**TASK TO CARRY OUT:** From the entries below, copy out every line with "this" in it.

(Document layout analysis data)
%%

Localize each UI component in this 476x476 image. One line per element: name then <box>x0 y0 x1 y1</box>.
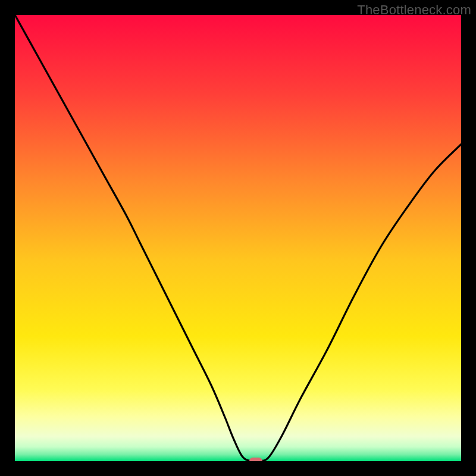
minimum-marker <box>249 458 262 461</box>
watermark-text: TheBottleneck.com <box>357 2 471 18</box>
bottleneck-curve <box>15 15 461 461</box>
plot-area <box>15 15 461 461</box>
curve-layer <box>15 15 461 461</box>
chart-stage: TheBottleneck.com <box>0 0 476 476</box>
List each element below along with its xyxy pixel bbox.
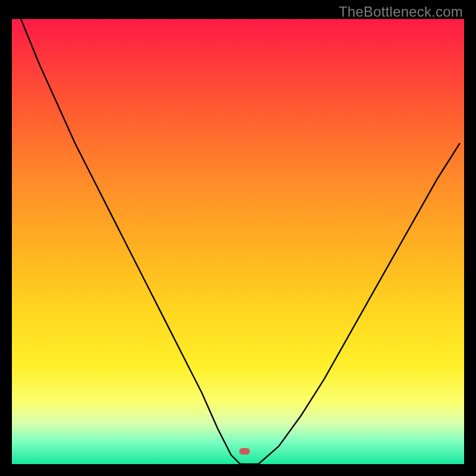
plot-area xyxy=(12,19,464,464)
chart-frame: TheBottleneck.com xyxy=(0,0,476,476)
curve-path xyxy=(21,19,459,464)
watermark-text: TheBottleneck.com xyxy=(339,4,463,20)
minimum-marker xyxy=(239,448,250,455)
bottleneck-curve xyxy=(12,19,464,464)
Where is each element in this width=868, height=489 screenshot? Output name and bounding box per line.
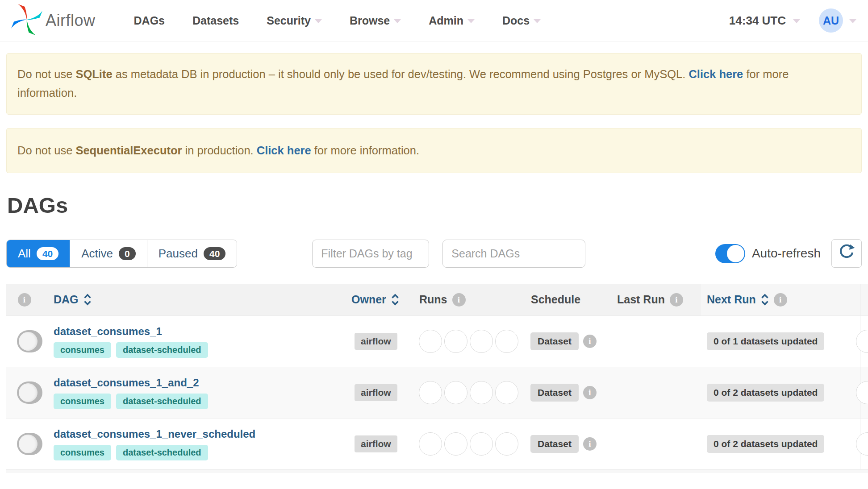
- run-status-circle[interactable]: [495, 381, 518, 404]
- tag-chip[interactable]: consumes: [54, 445, 111, 460]
- toggle-knob: [19, 332, 38, 351]
- sort-icon: [83, 294, 92, 306]
- column-label: Owner: [351, 293, 386, 306]
- run-status-circle[interactable]: [495, 432, 518, 456]
- dag-tags: consumes dataset-scheduled: [54, 394, 208, 409]
- header-recent-tasks-cell: [860, 284, 868, 315]
- run-status-circle[interactable]: [419, 432, 442, 456]
- dag-pause-toggle[interactable]: [17, 330, 42, 352]
- schedule-badge[interactable]: Dataset: [530, 384, 579, 402]
- dag-link[interactable]: dataset_consumes_1: [54, 325, 162, 338]
- nav-item-label: Admin: [429, 14, 463, 27]
- chevron-down-icon[interactable]: [793, 19, 800, 23]
- chevron-down-icon: [534, 19, 541, 23]
- schedule-badge[interactable]: Dataset: [530, 332, 579, 350]
- owner-cell: airflow: [346, 419, 417, 469]
- dag-cell: dataset_consumes_1_and_2 consumes datase…: [42, 367, 346, 418]
- tab-all[interactable]: All 40: [7, 240, 70, 267]
- nav-item-dags[interactable]: DAGs: [134, 14, 165, 27]
- tag-chip[interactable]: dataset-scheduled: [116, 445, 208, 460]
- column-label: Runs: [419, 293, 447, 306]
- dag-pause-toggle[interactable]: [17, 381, 42, 404]
- pause-toggle-cell: [6, 419, 42, 469]
- run-status-circle[interactable]: [419, 381, 442, 404]
- run-status-circle[interactable]: [495, 330, 518, 353]
- column-label: DAG: [54, 293, 79, 306]
- chevron-down-icon[interactable]: [849, 19, 856, 23]
- table-row: dataset_consumes_1_never_scheduled consu…: [6, 418, 868, 469]
- dag-filter-tabs: All 40 Active 0 Paused 40: [6, 240, 237, 268]
- tag-chip[interactable]: dataset-scheduled: [116, 394, 208, 409]
- next-run-badge: 0 of 1 datasets updated: [707, 332, 824, 350]
- run-status-circle[interactable]: [444, 381, 467, 404]
- search-dags-input[interactable]: [442, 240, 585, 268]
- run-status-circle[interactable]: [470, 381, 493, 404]
- last-run-cell: [614, 419, 701, 469]
- tab-count-badge: 40: [37, 247, 58, 260]
- click-here-link[interactable]: Click here: [689, 68, 743, 80]
- owner-badge[interactable]: airflow: [355, 435, 397, 452]
- run-status-circle[interactable]: [470, 432, 493, 456]
- sqlite-warning-banner: Do not use SQLite as metadata DB in prod…: [6, 53, 862, 115]
- autorefresh-label: Auto-refresh: [752, 246, 821, 261]
- info-icon[interactable]: i: [670, 293, 683, 307]
- owner-badge[interactable]: airflow: [355, 384, 397, 401]
- click-here-link[interactable]: Click here: [257, 144, 311, 157]
- header-info-cell: i: [6, 284, 42, 315]
- tag-chip[interactable]: consumes: [54, 342, 111, 358]
- tab-paused[interactable]: Paused 40: [147, 240, 237, 267]
- info-icon[interactable]: i: [583, 437, 597, 451]
- table-header-row: i DAG Owner Runs i Schedule Last Run i N…: [6, 284, 868, 315]
- toggle-knob: [19, 383, 38, 402]
- info-icon[interactable]: i: [774, 293, 787, 307]
- tab-label: Active: [81, 247, 113, 261]
- owner-cell: airflow: [346, 316, 417, 367]
- info-icon[interactable]: i: [583, 386, 597, 399]
- autorefresh-toggle[interactable]: [715, 244, 745, 263]
- column-header-next-run[interactable]: Next Run i: [701, 284, 860, 315]
- dag-pause-toggle[interactable]: [17, 433, 42, 455]
- info-icon[interactable]: i: [452, 293, 466, 307]
- tab-label: Paused: [159, 247, 198, 261]
- info-icon[interactable]: i: [583, 335, 597, 348]
- nav-item-browse[interactable]: Browse: [350, 14, 401, 27]
- run-status-circle[interactable]: [470, 330, 493, 353]
- next-run-badge: 0 of 2 datasets updated: [707, 435, 824, 453]
- refresh-icon: [838, 244, 855, 263]
- next-run-cell: 0 of 1 datasets updated: [701, 316, 860, 367]
- airflow-brand[interactable]: Airflow: [10, 3, 96, 38]
- pause-toggle-cell: [6, 367, 42, 418]
- tag-chip[interactable]: consumes: [54, 394, 111, 409]
- column-header-dag[interactable]: DAG: [42, 284, 346, 315]
- recent-tasks-cell: [860, 367, 868, 418]
- run-status-circle[interactable]: [444, 330, 467, 353]
- tag-filter-input[interactable]: [312, 240, 429, 268]
- dag-cell: dataset_consumes_1 consumes dataset-sche…: [42, 316, 346, 367]
- nav-item-admin[interactable]: Admin: [429, 14, 475, 27]
- refresh-button[interactable]: [831, 239, 862, 268]
- run-status-circle[interactable]: [419, 330, 442, 353]
- info-icon[interactable]: i: [18, 293, 31, 307]
- dag-link[interactable]: dataset_consumes_1_never_scheduled: [54, 428, 255, 440]
- schedule-cell: Dataset i: [529, 367, 614, 418]
- nav-item-label: Docs: [502, 14, 530, 27]
- dag-link[interactable]: dataset_consumes_1_and_2: [54, 377, 199, 389]
- recent-tasks-cell: [860, 316, 868, 367]
- column-header-owner[interactable]: Owner: [346, 284, 417, 315]
- column-header-last-run: Last Run i: [614, 284, 701, 315]
- toggle-knob: [19, 435, 38, 453]
- tab-active[interactable]: Active 0: [70, 240, 147, 267]
- tag-chip[interactable]: dataset-scheduled: [116, 342, 208, 358]
- nav-item-label: Datasets: [192, 14, 239, 27]
- dag-list-controls: All 40 Active 0 Paused 40 Auto-refresh: [6, 239, 862, 268]
- top-navbar: Airflow DAGs Datasets Security Browse Ad…: [0, 0, 868, 41]
- owner-badge[interactable]: airflow: [355, 333, 397, 350]
- run-status-circle[interactable]: [444, 432, 467, 456]
- nav-item-docs[interactable]: Docs: [502, 14, 541, 27]
- utc-clock[interactable]: 14:34 UTC: [729, 14, 786, 28]
- nav-item-datasets[interactable]: Datasets: [192, 14, 239, 27]
- nav-item-security[interactable]: Security: [267, 14, 322, 27]
- runs-cell: [417, 316, 529, 367]
- user-avatar[interactable]: AU: [819, 8, 843, 33]
- schedule-badge[interactable]: Dataset: [530, 435, 579, 453]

%%

**YOUR RESPONSE:**
Localize each UI component in this 476x476 image. One line per element: name then <box>x0 y0 x1 y1</box>.
Where is each element in this width=868, height=489 screenshot? Output name and bounding box per line.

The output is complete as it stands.